Since 1980, the Hilda C. Rosen Neonatal Intensive Care Unit at Eastern Maine Medical Center has cared for more than 5,500 sick and premature newborns. From three rooms, the NICU, the only one north of Portland, has grown to include six rooms, 23 beds, about 40 nurses, a nurse practitioner, two neonatologists and other supporting physicians. Of the 500 or so babies who arrive there each year, most will go home, no longer in need of the extraordinary care they received in those anxious first weeks and months of life. As the children grow stronger, their parents will look back fondly on the special place with its hushed atmosphere, low lighting, wooden rocking chairs and compassionate staff who once nurtured their tiny, frail children to health.

Many of the parents and their kids will return to the hospital on May 1 to celebrate the 25th anniversary of the unit known informally as the “Nick You.” Pat Martin is looking forward to the day, as she does each year when the reunion rolls around and EMMC’s Mason Auditorium fills with the unit’s graduates and their parents. As one of the four people who formed the unit and have worked there since, Martin, a charge nurse, has touched the lives of each of those 5,500 patients in some remarkable ways.

“And it still amazes me to look at those little babies, just 11/2 to 2 pounds, kicking their feet,” she said.

The original unit was established in the late 1970s, with about a dozen beds devoted to both pediatric and neonatal intensive care.

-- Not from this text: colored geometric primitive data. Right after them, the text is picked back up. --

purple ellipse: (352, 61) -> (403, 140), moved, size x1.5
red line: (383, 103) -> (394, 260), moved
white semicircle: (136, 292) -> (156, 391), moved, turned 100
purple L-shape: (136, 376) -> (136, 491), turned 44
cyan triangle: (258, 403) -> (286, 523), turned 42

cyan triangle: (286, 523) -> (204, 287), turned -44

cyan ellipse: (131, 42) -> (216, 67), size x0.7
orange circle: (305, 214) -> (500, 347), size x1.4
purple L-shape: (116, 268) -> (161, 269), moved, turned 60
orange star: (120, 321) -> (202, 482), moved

In 1980, the hospital moved its maternity wing to the seventh floor along with neonatal services, which had been a part of pediatrics. Martin had to decide whether to stay in pediatric nursing or join the fledgling neonatal unit upstairs.

“It was a tough choice because I enjoyed working with youngsters and teens,” she said. “But I just loved the little babies, so I decided to do that. I’ve never regretted my choice for a moment.”

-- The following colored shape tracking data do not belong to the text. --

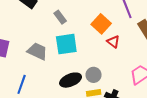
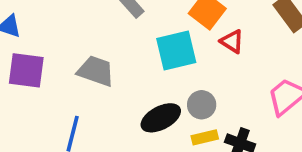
cyan square: (66, 44) -> (176, 50), moved

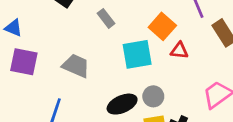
red triangle: (232, 41) -> (179, 51), turned -30

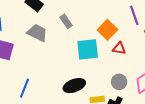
gray trapezoid: (76, 66) -> (37, 33), moved
gray circle: (153, 96) -> (119, 82), moved

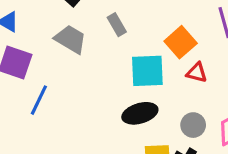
black ellipse: (74, 86) -> (140, 113), moved
blue line: (24, 88) -> (39, 100), moved

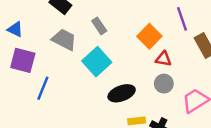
cyan square: (147, 71) -> (97, 62), moved, turned -36
gray circle: (193, 125) -> (164, 84), moved

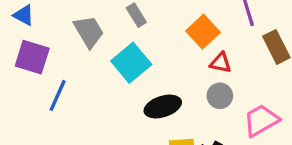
gray trapezoid: (64, 40) -> (89, 32), turned 30

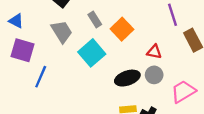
orange square: (203, 32) -> (122, 29), moved
black ellipse: (163, 107) -> (127, 78), moved

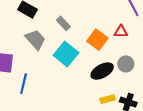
orange square: (122, 29) -> (97, 40), moved
red triangle: (154, 52) -> (121, 31), moved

In one busy weekend, Martin, with nurses Marcia Biggane, Sue Wilson and a secretary, Judy Lockhart, assembled a small team and moved the medical equipment to the three new rooms on the seventh floor, followed by the babies in their cribs and heated incubators.

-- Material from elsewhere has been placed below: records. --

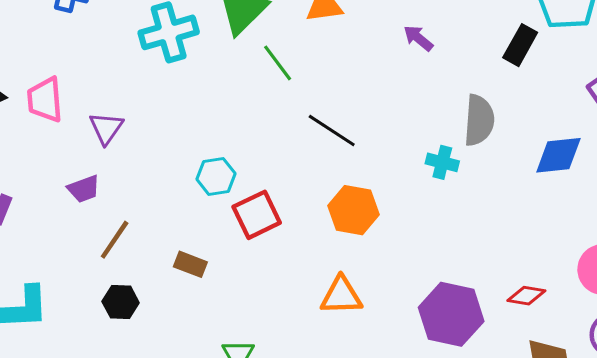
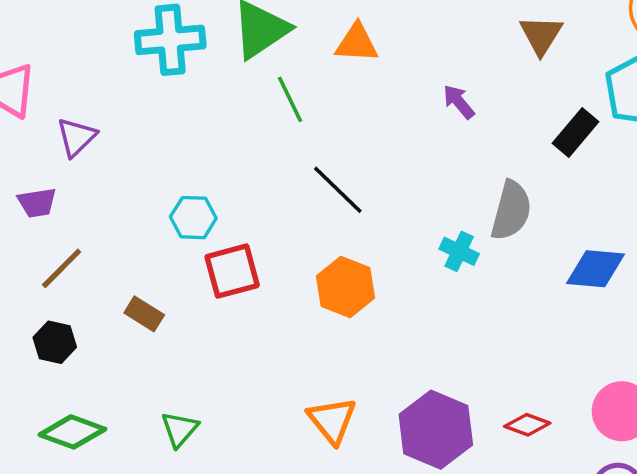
orange triangle: (341, 296) -> (332, 420), moved, turned 42

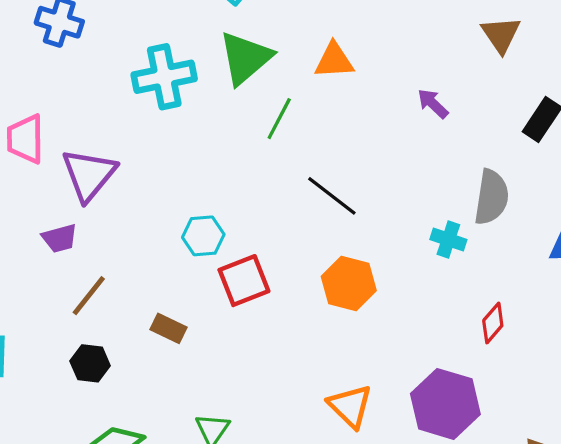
green line: (290, 99) -> (279, 119), turned 60
purple triangle: (76, 137) -> (89, 175), size x1.5
red diamond: (527, 425) -> (493, 323), moved, turned -63

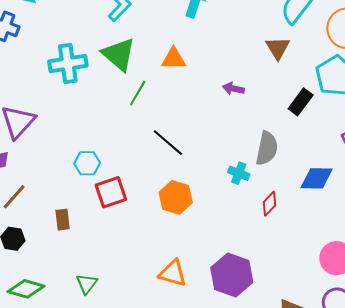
green triangle: (245, 58) -> (119, 54), turned -42
purple arrow: (433, 104) -> (233, 89), turned -35
red diamond: (493, 323) -> (269, 204), moved
brown rectangle: (168, 328) -> (63, 220), turned 55
orange triangle: (350, 406) -> (173, 273), turned -32

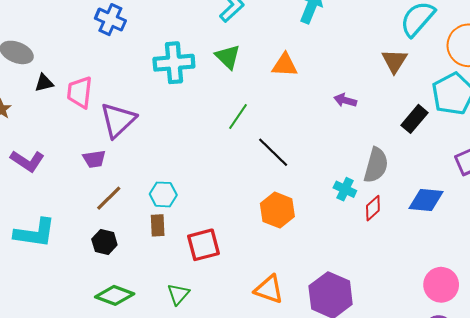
green triangle: (119, 54) -> (228, 57), size x0.7
green line: (138, 93) -> (238, 116), moved
cyan hexagon: (87, 163) -> (163, 194), moved
red square: (111, 192) -> (204, 245), moved
red diamond: (269, 204) -> (373, 208), moved

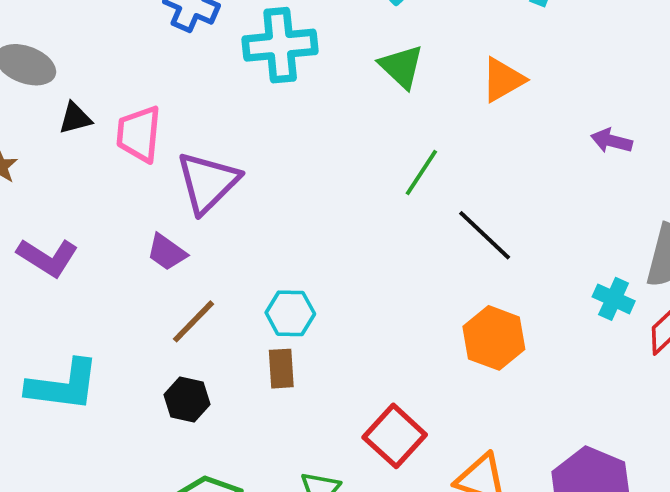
cyan cross: (174, 63) -> (280, 45), moved
orange triangle: (285, 65) -> (503, 80), turned -32
purple trapezoid: (94, 159) -> (167, 252), turned 45
red square: (204, 245) -> (395, 436), moved, turned -32

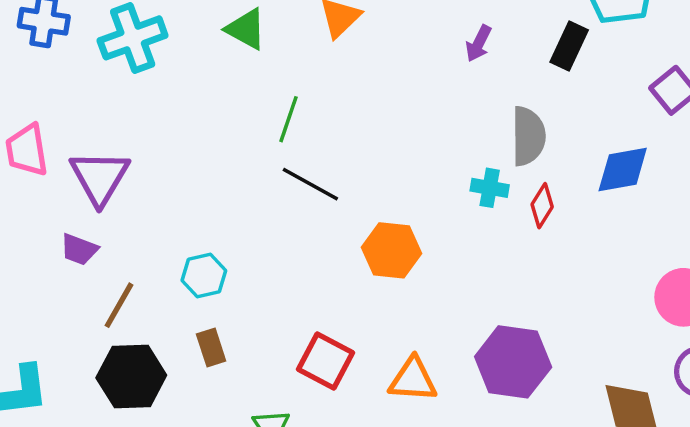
purple arrow: (612, 141) -> (479, 43), moved, turned -63
black line: (485, 235) -> (310, 184), moved
brown rectangle: (281, 369) -> (211, 347), moved
black hexagon: (187, 400) -> (131, 376), size x1.6

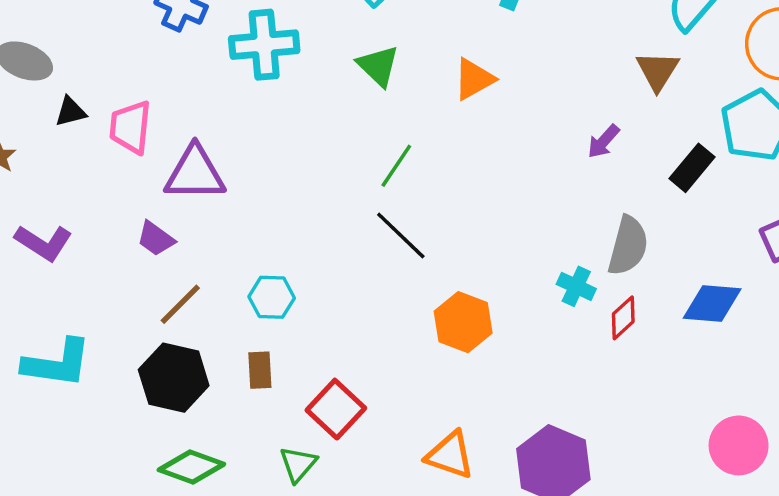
purple triangle: (100, 177) -> (195, 173), turned 44
red square: (326, 361) -> (336, 409), moved

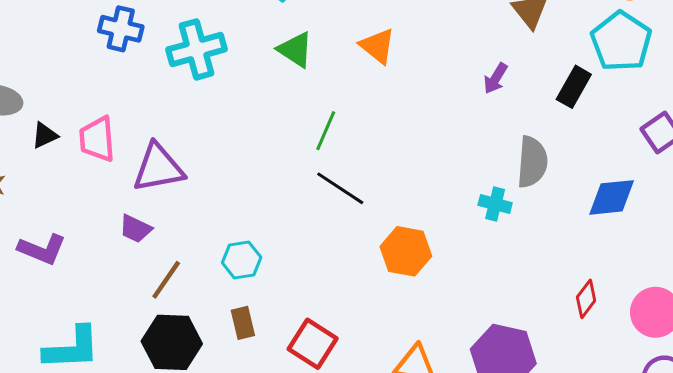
orange triangle: (474, 79) -> (377, 46), turned -42
red diamond: (623, 318) -> (586, 299), moved

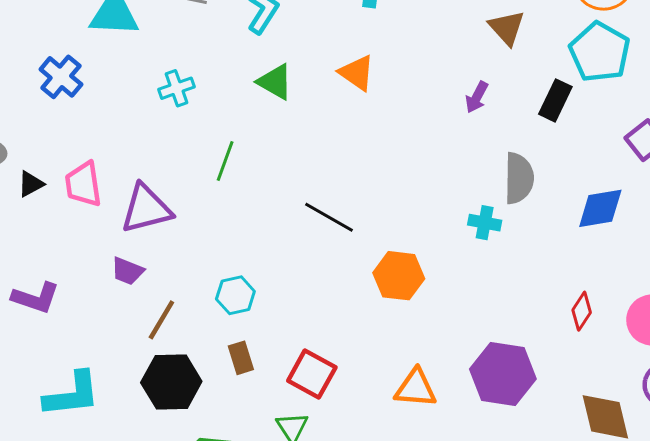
blue cross: (121, 29) -> (61, 77), moved, turned 30
cyan cross: (196, 49) -> (176, 88), size x0.6
green line: (326, 131) -> (225, 161), moved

“We started with 12 babies, and now we have 23 of them in six rooms,” said Martin, a nurse for more than 30 years. “We do have to keep our voices down, and use low light or no light, in some cases, because some babies are so immature they can’t tolerate any light or noise.”

At the NICU’s spirited reunions, which draw about 200 people, Martin and the staff don’t recognize the growing, energetic children they once cared for when they were tiny and sick.

“But we recognize many parents, because their babies might have been with us for three to six months,” Martin said. “We immediately make friendships with the parents, and it’s great fun when they come back. The overwhelming number want to show off their babies and talk about where they are medically and the milestones they’ve made. They still have strong feelings and emotions about that time.”

So do I, the proud parent of once sickly little grad who now is a lovely 20-year-old woman bent on changing the world one day. So happy 25th anniversary, Nick You, and thanks for the memories.